A phase 2 feasibility study of nab-paclitaxel and carboplatin in epithelial carcinoma of the uterus

• Published in: Gynecologic oncology Vol. 190; pp. 209 - 214
• Main Authors: Pothuri, B., Sawaged, Z., Karpel, H.C., Li, X., Lee, J., Musa, F., Lutz, K., Reese, E., Blank, S.V., Boyd, L.R., Curtin, J.P., Goldberg, J.D., Muggia, F.M.
• Format: Journal Article
• Language: English
• Published: United States Elsevier Inc 01.11.2024
• Subjects: Adult; Aged; Albumins - administration & dosage; Albumins - adverse effects; Albumins - therapeutic use; Antineoplastic Combined Chemotherapy Protocols - adverse effects; Antineoplastic Combined Chemotherapy Protocols - therapeutic use; Carboplatin - administration & dosage; Carboplatin - adverse effects; Feasibility Studies; Female; Hematology, Oncology, and Palliative Medicine; Humans; Middle Aged; Neoplasm Recurrence, Local - drug therapy; Obstetrics and Gynecology; Paclitaxel - administration & dosage; Paclitaxel - adverse effects; Progression-Free Survival; Prospective Studies; Uterine Neoplasms - drug therapy; Uterine Neoplasms - pathology
• ISSN: 0090-8258; 1095-6859; 1095-6859
• DOI: 10.1016/j.ygyno.2024.07.682

We evaluated the feasibility of completing 6 cycles of nab-paclitaxel (nab-P) and carboplatin (C) in a single arm prospective clinical trial for advanced/recurrent EC and safety and efficacy of day (D) 1, 8 nab-P in combination with D1 C q3weeks. Patients with early-stage, high-risk, advanced primary/recurrent EC without prior platinum/taxane exposure were enrolled in an open-label, single-institution trial (NCT02744898). Patients received 6 cycles of D1 nab-P 100 mg/m2 IV with C AUC 6 IV and D8 nab-P 100 mg/m2 IV q21D. The trial tested the null hypothesis that subjects completing 6 cycles was ≤0.50 versus the alternative that the proportion is ≥0.75 in a single stage design with alpha = 0.05 and power = 80% with 23 subjects. Patients who completed 6 cycles (primary outcome), objective response rate (ORR) and clinical benefit rate (CBR) were estimated with exact 95% Clopper-Pearson confidence intervals.

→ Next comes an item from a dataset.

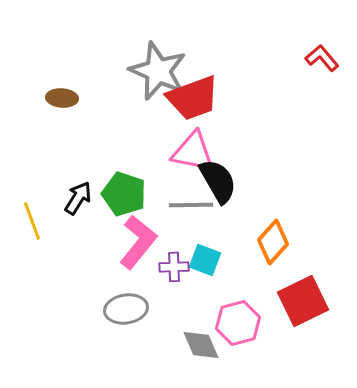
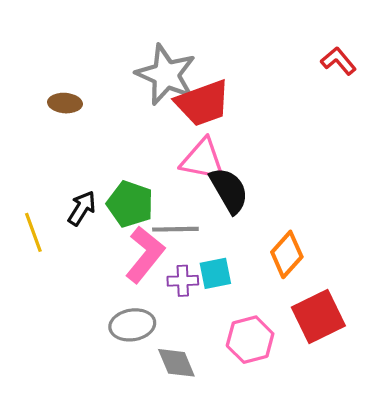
gray line: (191, 205) -> (175, 229), moved
cyan square: (205, 260) -> (215, 273), turned -32
gray diamond: (201, 345) -> (176, 363), moved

Progression free survival (PFS) and overall survival (OS) were estimated using Kaplan-Meier methods. From 08/2016–03/2018, 23 patients were enrolled. Nineteen patients (82.6%, 95% CI: 61.2%, 95.0%) completed 6 cycles, thus we could reject our null. Twelve patients (52.2%) experienced ≥1 grade 3/4 treatment-related adverse events including: anemia, 6 (26.1%); neutropenia, 5 (21.7%); diarrhea, 3 (13.0%). Fourteen patients (60.1%) reported grade 1 neuropathy. Of 9 patients with measurable target lesions, the ORR was 33.3% (95% CI: 7.5%, 70.1%) and CBR was 55.6% (95% CI: 21.2%, 86.3%). Median PFS in the advanced/recurrent patients was 23.2 (95% CI: 12.1, NR) months. The nab-P/C D1, 8 regimen met pre-specified feasibility criteria with acceptable toxicity and efficacy. Use of nab-P decreases need for steroid pre-medications, and this carboplatin doublet may prove advantageous for trials assessing combinations with immune checkpoint inhibitors in advanced EC. •Dose-dense nab-paclitaxel on day 1, 8 with day 1 carboplatin every 3 weeks is feasible (6-cycle completion rate of 82.6%).•In advanced/recurrent cases, median progression free survival was 23.2 months (95% CI: 12.1, not reached).•The regimen had tolerable toxicity, with 61% with grade 1 neuropathy and no patients with grade 3 or 4 neuropathy.•Nab-paclitaxel can be an acceptable taxol replacement for regimens with immunotherapy to avoid use of concomitant steroids.